AUTHOR Annette Sills claims her latest book was inspired by the struggles she saw her children face as they navigated their teenage years.
Wigan-born, to parents from Co. Mayo, Sills released Derailed last month – her third novel and one which is based on her own life experiences.
Sills writes stories that are set among the Irish diaspora in Manchester, the community which she is from.
As such many of her characters are second generation Irish, or Irish immigrants who have made their lives in the English city.
Her previous books have used that prism to tackle topics including Ireland’s clerical abuse scandal and its brutal mother and baby homes system.
While her latest novel takes a more general topic – that of teenage mental health – it retains strong Irish links.
“Derailed, moves between county Mayo, and the Irish communities in Manchester and Long Island, New York,” Sills told The Irish Post.
“It is the story of three families with three troubled teenagers whose lives are thrown off track during the turbulent years between Brexit and the Covid-19 pandemic,” she adds.
“I wrote it when my own children were in their teens, and at its core is the theme of teenage mental health.”
Sills claims the pressures her children have faced in recent years are far worse than any anxiety she experienced in her youth.
“As a teenager in the seventies and eighties, I had my own anxieties, who doesn’t at that age?” she says.
“My two greatest fears were being vaporised by a nuclear bomb on the way to school, and later on, contracting Aids from a variety of ways, including sitting on a public toilet seat or by snogging a stranger,” she admits.
“But these fears, whilst terrifying at the time, were fleeting and transient and did not affect my everyday life,’ the author adds.
“I plodded on with school, my Saturday job and weekend nights out with my mates.
“Fast forward forty years to my own children’s teenage years and to a very different world.

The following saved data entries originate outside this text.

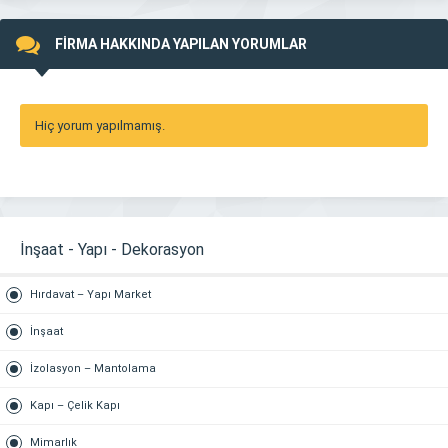
FİRMA HAKKINDA YAPILAN YORUMLAR
Hiç yorum yapılmamış.
İnşaat - Yapı - Dekorasyon
Hırdavat – Yapı Market
İnşaat
İzolasyon – Mantolama
Kapı – Çelik Kapı
Mimarlık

“The years between 2016 and 2021 were a period of massive global upheaval – Brexit, international terrorism, (here in Manchester we had the Arena bombing) austerity measures and the Covid pandemic.
“My kids and their peers watched it all unfold 24/7 on smart phones which had also given them the ‘gift’ of social media.
“When my kids entered secondary school, it felt as if an epidemic had taken hold.
“Children I knew who had skipped happily into the primary school gates only a couple of years before started suffering with a variety of mental health issues: anxiety, depression, eating disorders, PTSD, self harm, suicidal thoughts, OCD, ADHD, sleep disorders.
“They fell like branches and leaves in a storm, and it was heartbreaking to witness.”
Sills has channeled those experiences into her new book, which is written from the point of view of three mothers.
“Each is facing their own battles as well as that of their troubled teens,’ she explains.
“Eileen, a native of County Mayo, is desperate to return to Ireland after the Brexit referendum, but her path is littered with obstacles.
“Single mum Michelle, raised in Manchester with Belfast parents, cannot shrug off her family’s republican past, and is looking for love, while Londoner Anne is haunted by her beloved father’s violent death,” she adds.
Describing the book, Sill said it is “a story about parental love, Irish identity, friendship, and an attempt to portray the fragilities of teenage mental health in a world gone mad”.
Published by Poolbeg Press, Derailed is available on Amazon in Kindle and paperback.